If I were a Skilled Worker

I have been in Canada for almost a year now. I immigrated in the Family Class, but since 2005, I have immersed myself in understanding all the classes of Canadian immigration. The class that has seen the most change in recent years has been the Skilled Worker class.

Almost a year in, I was thinking about how my experience in Canada to this point would have been different through the lens of an applicant from that class. How would I sum it up?

First, I have had a grand total of two interviews with companies in my profession, despite dozens (and dozens) of qualified applications. I currently make a living as an independent consultant, since no Canadian company yet seems willing to give me a chance. In the two interviews I did get, one question I was asked in each was about my "Canadian experience" (I don't have any), and one observation made in each was that I was "overqualified" for the role I was applying for.

Through the lens of a Skilled Worker immigrant, none of this is news. It's hard to get jobs in your profession, you rarely have Canadian job experience, and you often go for jobs that are junior to your qualifications. Is it so unusual to be willing to start at the bottom?

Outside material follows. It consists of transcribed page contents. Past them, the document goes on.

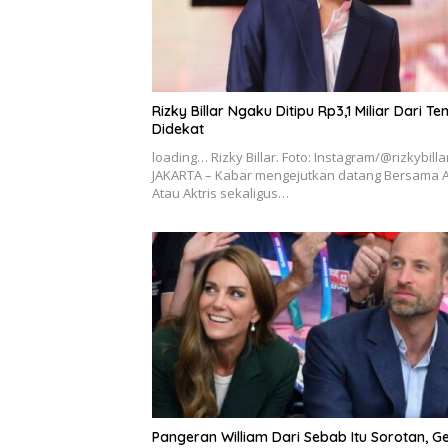
Rizky Billar Ngaku Ditipu Rp3,1 Miliar Dari T
Didekat
loading… Rizky Billar. Foto: Instagram/@rizkybilla
JAKARTA – Kabar mengejutkan datang Bersama A
Atau Aktris sekaligus…
Pangeran William Dari Sebab Itu Sorotan, G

How would I sum it up if I were a Skilled Worker? Hey Canada, I thought you needed me. What's the story? Artificial barriers to employment, discrimination, a Balkan maze of professional qualifications to navigate...Is this how you welcome the world's best and brightest?

Through my experience, I can see why the Harper Government believes the Skilled Worker class needs to be reworked. They currently advocate that each immigrant in this class should be matched to a job before they are allowed to immigrate.

But I believe because I have had to survive by building my own business in Canada, I have made a more significant long term contribution to the country, even after one year, than someone who's just here to fill a job opening. Let's hope this lesson isn't lost on the Harper Government as they rework the Skilled Worker class. Immigration policy should be about nation building, not about job recruiting.